«Lo típico es que la ideología propia de un adulto se mantenga y, aun, se reafirme. Nada convence tanto como estar convencido»
Lejos queda el viejo sueño del “fin de las ideologías”, aunque, a veces, se aproximen tanto las que se sienten conservadoras y las que presumen de progresismo. Las ideologías continúan siendo el sistema nervioso del organismo social. Consisten en firmes creencias sobre lo que resulta beneficioso para el común, según la visión de cada cual. El sujeto no las mantiene, tanto, para compartirlas con otros, como para diferenciarse de los que se sitúan en el polo opuesto. El hecho de mantener y defender unas u otras ideologías proporciona seguridad al sujeto. Funcionan como axiomas indiscutibles. Nada más consolador que el oculto sentimiento de tener razón en asuntos fundamentales. Naturalmente, uno puede cambiar de ideología de acuerdo con ciertos “ritos de paso” (matrimonio, ascenso social, exposición a uno u otro ambiente, etc.). Sin embargo, lo típico es que las ideologías propias de un adulto se mantengan y, aun, se reafirmen. Nada convence tanto como estar convencido.
Las ideologías suelen ser creencias difusas, pero, se traducen en ideas concretas respecto a puntos discutibles: son los prejuicios. Por ejemplo, una persona de izquierdas (y, por ende, feminista) puede sostener que “todos los jueces son machistas” o que “todos los empresarios explotan a los trabajadores”. Son dos generalizaciones que no admiten, fácilmente, una demostración en contrario.
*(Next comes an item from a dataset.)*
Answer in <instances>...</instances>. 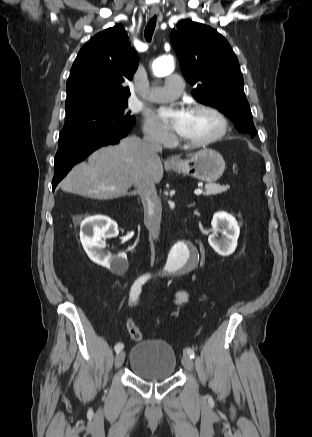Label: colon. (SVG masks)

La función primordial de los prejuicios es que se corresponden con una ideología previa, con la que el sujeto se siente cómodo.
Ahora, se comprenderá porqué se acepta la lógica de la propaganda política. Es un proceso de conservación de ciertos prejuicios, con la autoridad que les confiere su difusión desde el poder. Cuando se aceptan, sin rechistar, los argumentos simplistas de la propaganda, se evita tener que pensar mucho, lo que facilita la vida.
Los prejuicios no son, solo, los consabidos del racismo; por otra parte, más extendidos de lo que parece. Circulan ideas más consoladoras. Por ejemplo, la de “creer que lo que es bueno para mí, lo es, también, para el conjunto de la sociedad”. Otro más concreto y práctico es estar seguro de que “los servicios públicos funcionan mejor que las empresas privadas, sobre todo en materia de sanidad o educación”. Se trata de un prejuicio porque, para sus defensores, no admite discusión. Como la rechazan quienes entienden que el cine realizado en España es de una excelente calidad porque recibe continuas ayudas por parte del Gobierno.
¿Cómo se vencen los prejuicios, especialmente, los más irracionales? Simplemente, leyendo. Otra cosa es que uno acabe encariñado con los prejuicios propios, hasta el punto de no desear someterlos a ningún escrutinio. Siempre, resulta simpático y tranquilizador el hecho de compartir prejuicios con otras personas.
Un prejuicio difícil de superar con razonamientos es el que se manifiesta en el fondo visceral de una persona con cierto ascendiente social. En ese caso, la persona observada “le cae bien” o “le cae mal” al sujeto, por razones de difícil comprensión. Puede que funcione, aquí, el mecanismo de la envidia, más común de lo que parece, que se puede traducir en admiración o en resentimiento. Lo que parece más claro es que el sujeto detecta mejor los prejuicios que mantienen otras personas, mientras que los propios los considera justificados e, incluso, conclusiones científicas.
Amando de Miguel para Libertad Digital.